■ TO DO:
Only the lines that hold "with" should be in the answer, each copied from the data below.

Excerpts from a dataset:
>>>>>

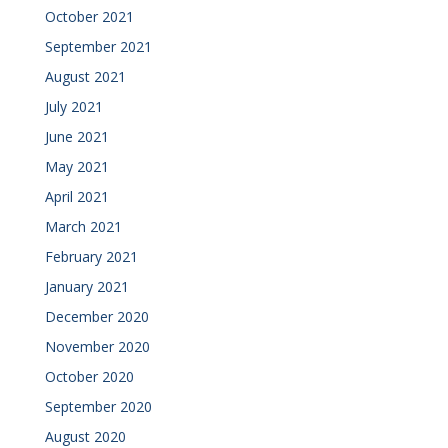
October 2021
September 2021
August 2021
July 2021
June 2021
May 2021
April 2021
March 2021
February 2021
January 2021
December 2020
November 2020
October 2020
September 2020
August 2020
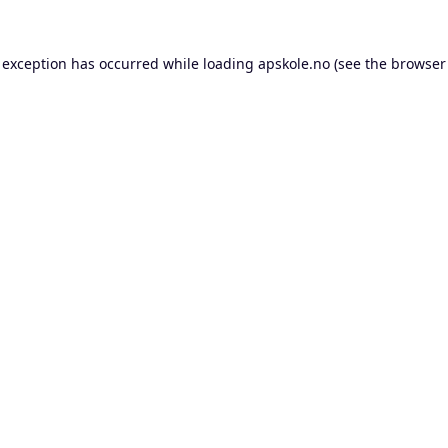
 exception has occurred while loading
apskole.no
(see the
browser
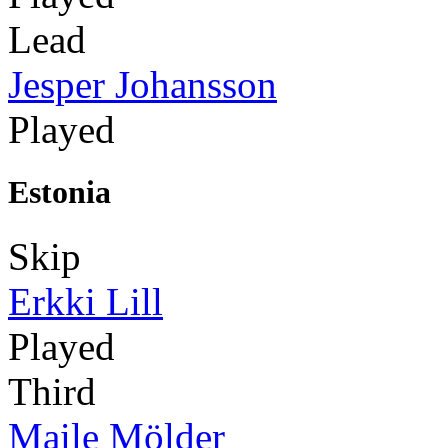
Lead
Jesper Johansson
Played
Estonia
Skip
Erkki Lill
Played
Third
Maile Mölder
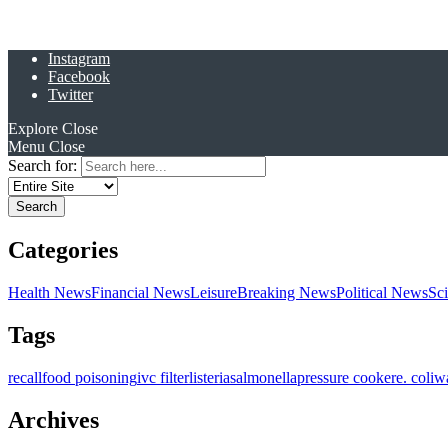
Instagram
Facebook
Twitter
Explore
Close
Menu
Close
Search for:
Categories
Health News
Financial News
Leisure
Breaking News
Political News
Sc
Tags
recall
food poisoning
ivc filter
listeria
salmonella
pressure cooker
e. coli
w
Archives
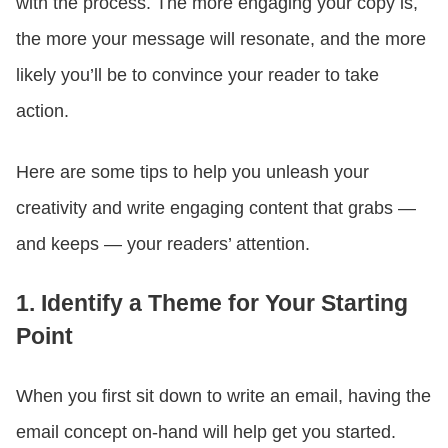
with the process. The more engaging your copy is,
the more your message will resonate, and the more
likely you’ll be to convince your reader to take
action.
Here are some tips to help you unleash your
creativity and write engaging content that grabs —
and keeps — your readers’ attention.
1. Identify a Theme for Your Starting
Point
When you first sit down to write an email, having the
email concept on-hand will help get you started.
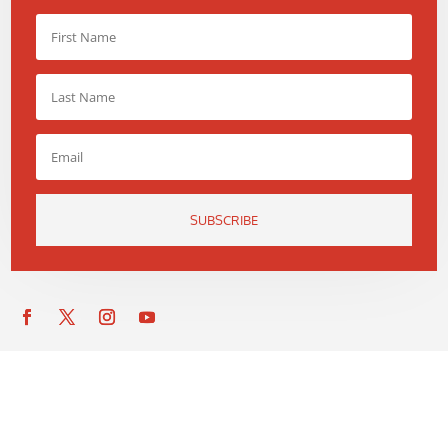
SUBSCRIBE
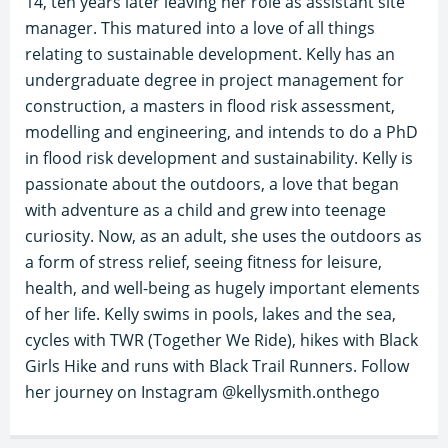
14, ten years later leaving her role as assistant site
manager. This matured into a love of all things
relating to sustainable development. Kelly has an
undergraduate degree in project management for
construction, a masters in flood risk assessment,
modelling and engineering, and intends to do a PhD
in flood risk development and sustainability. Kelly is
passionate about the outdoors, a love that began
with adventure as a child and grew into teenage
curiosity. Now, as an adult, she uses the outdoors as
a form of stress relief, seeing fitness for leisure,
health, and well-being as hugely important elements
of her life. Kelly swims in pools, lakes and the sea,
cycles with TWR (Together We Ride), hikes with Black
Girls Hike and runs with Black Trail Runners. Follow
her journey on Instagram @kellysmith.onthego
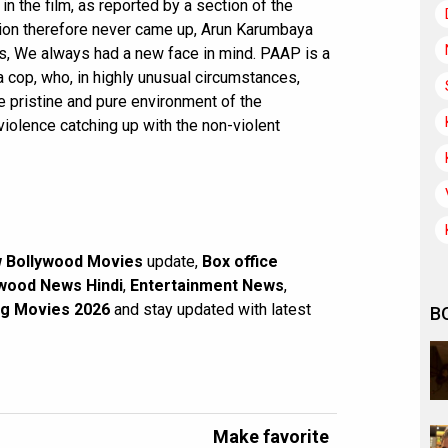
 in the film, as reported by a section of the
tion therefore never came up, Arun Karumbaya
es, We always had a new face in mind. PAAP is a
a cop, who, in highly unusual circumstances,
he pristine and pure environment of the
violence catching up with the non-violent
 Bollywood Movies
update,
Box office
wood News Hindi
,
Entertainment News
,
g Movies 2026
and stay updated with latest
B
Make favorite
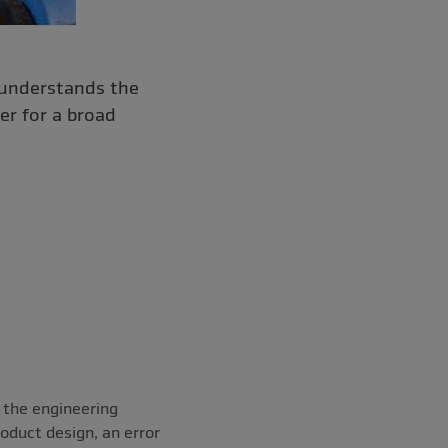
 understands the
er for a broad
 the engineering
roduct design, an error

<<<<<

■ REPLY:
with the process. The more engaging your copy is,
with adventure as a child and grew into teenage
cycles with TWR (Together We Ride), hikes with Black
Girls Hike and runs with Black Trail Runners. Follow
violence catching up with the non-violent
and stay updated with latest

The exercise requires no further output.